Starting in the fall of 2015, the Detroit Leadership Academy; the Frederick Douglass Academy for Young Men; the Detroit Institute of Technology at Cody; and the Osborn Collegiate Academy of Math, Science & Technology will all be used to help Ford teach students the fields of science, technology, engineering and math.

The academy students attend their regular high school. But instead of staying in general classes, they spend most of their day working on focused, hands-on projects related to their future jobs.

“It really helps bring relevance to their learning,” Cheryl Carrier, executive director of Ford next generation learning, said in an interview. “Students won’t be lectured to; teachers will be facilitators of these projects.”

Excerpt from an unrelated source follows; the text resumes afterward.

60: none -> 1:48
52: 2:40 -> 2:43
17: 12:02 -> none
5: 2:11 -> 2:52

The academies are part of Ford’s Next Generation Learning initiative, which it founded in 2006 to provide financial support, coaching, mentoring and technical support to 20 communities in the U.S.

Once final agreements are in place, Ford said the Detroit schools will have the opportunity to join the Powered by Ford STEM Academy network, where they will have access to a range of support, including student scholarships, equipment, mentors for student projects and professional development for teachers. Among its areas of support, Ford lets the teachers tour its assembly plants so they have a better sense for what technical skills students may need.

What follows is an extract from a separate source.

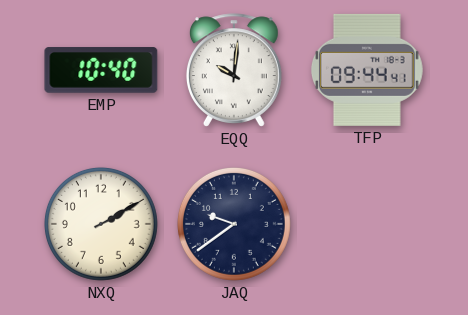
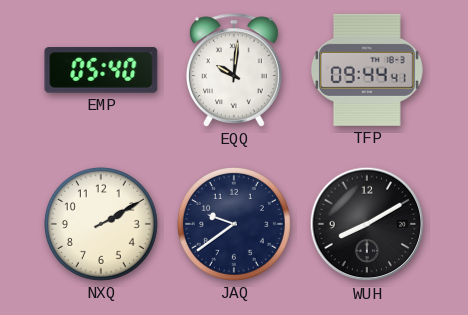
EMP: 10:40 -> 05:40
WUH: none -> 8:10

Ford currently has four academies in three locations: Utica, Michigan, Volusia County, Florida, Louisville, Kentucky.

When the Detroit academies are added, the network will serve 2,800 students. By 2020, Ford expects to have 20 academies serving 7,000 students in cities where the company has assembly plants, as well as elsewhere in the U.S.

The hope is that most of the students will get jobs in one of the STEM fields, and could potentially become future Ford employees.

“We’re facing a shortage and we need this new generation to be ready to fill high-skilled jobs,” Carrier said.

Carrier said the academy program is built as an homage to the company’s founder, Henry Ford.

“He believed it was important to learn by doing,” she said. “It’s our legacy.”